Posted on: April 04, 2013 09:00 EDT by Jessica Clark

The Naval Academy Ethics Team recently received first place in the Berg Cup Competition, a nationally-known undergraduate business ethics competition held each spring at the University of Pittsburgh.

The competition draws some of the top business schools in the country, including the University of Pennsylvania’s Wharton School of Business, the Kenan-Fladger Business School at UNC, and the Olin School of Business.

The competition requires the competing teams to role play a scenario testing their understanding of business ethics. This year the teams played a strategic planning group for a bank reporting to the bank’s board of directors, played by the competition’s judges.

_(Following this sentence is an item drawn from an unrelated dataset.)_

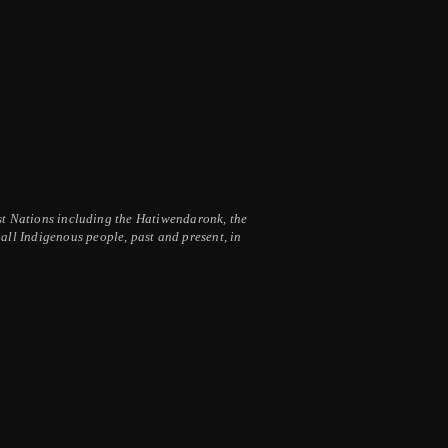
irst Nations including the Hatiwendaronk, the
ll Indigenous people, past and present, in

The case involved decisions on adopting mobile banking, marketing pre-paid debit cards, cyber crime as well as dealing with the conflicting personalities of the board members.

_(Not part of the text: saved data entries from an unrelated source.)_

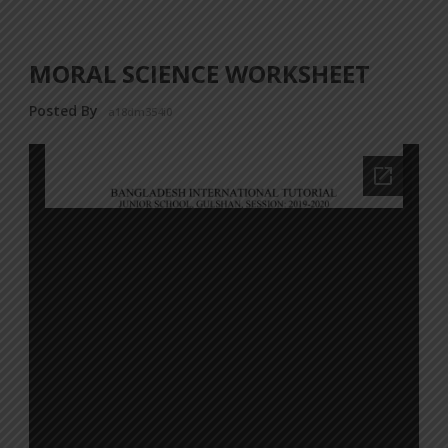
MORAL SCIENCE WORKSHEET
Posted By
a18dm354i0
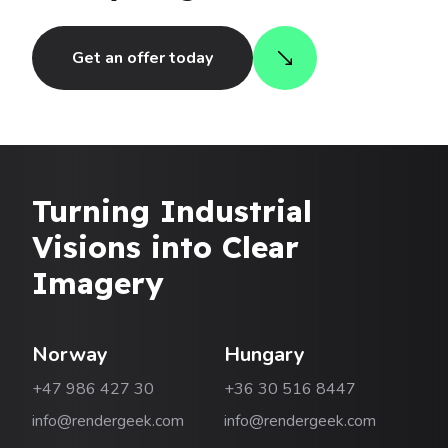
Get an offer today
Turning Industrial
Visions into Clear
Imagery
Norway
Hungary
+47 986 427 30
+36 30 516 8447
info@rendergeek.com
info@rendergeek.com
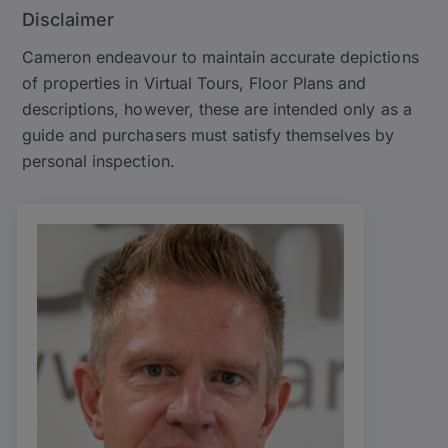
Disclaimer
Cameron endeavour to maintain accurate depictions
of properties in Virtual Tours, Floor Plans and
descriptions, however, these are intended only as a
guide and purchasers must satisfy themselves by
personal inspection.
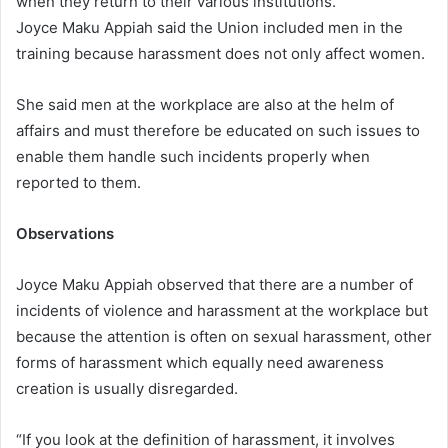
when they return to their various institutions.
Joyce Maku Appiah said the Union included men in the
training because harassment does not only affect women.
She said men at the workplace are also at the helm of
affairs and must therefore be educated on such issues to
enable them handle such incidents properly when
reported to them.
Observations
Joyce Maku Appiah observed that there are a number of
incidents of violence and harassment at the workplace but
because the attention is often on sexual harassment, other
forms of harassment which equally need awareness
creation is usually disregarded.
“If you look at the definition of harassment, it involves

The teams had five days to prepare for their presentation to the “board,” but were also tested by a last minute emergency situation in which they discovered some of the bank’s accounts had been hacked. This forced the team to make on-the-spot decisions on how to inform the public and how to recoup losses for the depositors and the bank.

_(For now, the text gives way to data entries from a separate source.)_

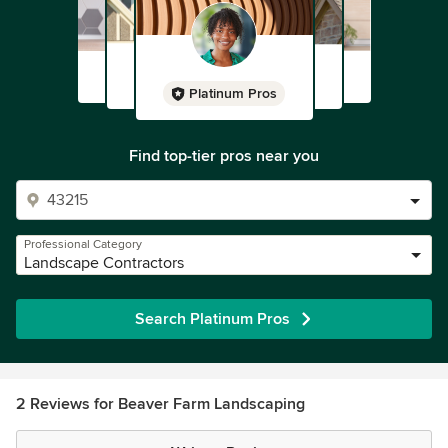
Platinum Pros
Find top-tier pros near you
Professional Category
Landscape Contractors
Search Platinum Pros
2 Reviews for Beaver Farm Landscaping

“The role playing is quite intense in this portion of the competition,” said Dr. Shawn Baker, assistant director of the Naval Academy’s Stockdale Center for Ethical Leadership. “The midshipmen’s coolness under pressure and grasp of the ethical implications were so keen that we had a judge go out of his way to send an e-mail praising them afterward.”

“We won the competition because when faced with pressure, we calmly responded to the inquiries of the judges and had a clear path laid out to deal with the problem at hand,” said Midshipman 1st Class Daniel Roberts.

While the competition focused on business ethics, Roberts said it required skills that are important in military decision making as well.

“Thinking out of the box and being straightforward, proactive thinkers propelled us to win in the finals,” said Roberts. “Being on the team has taught me how to critically evaluate ethical situations and how to make sound moral decisions even in the face of adversity. I have certainly grown as a person and hope to take these experiences into my career.”

As a senior, the Berg Cup was Roberts’ last competition with the Ethics Team, but he’s pleased to be leaving with a major win.

“I’m leaving the team in a better place than when I joined and set up for future success,” he said. “I was able to end my ethics team career with a win against the best competition in the country.”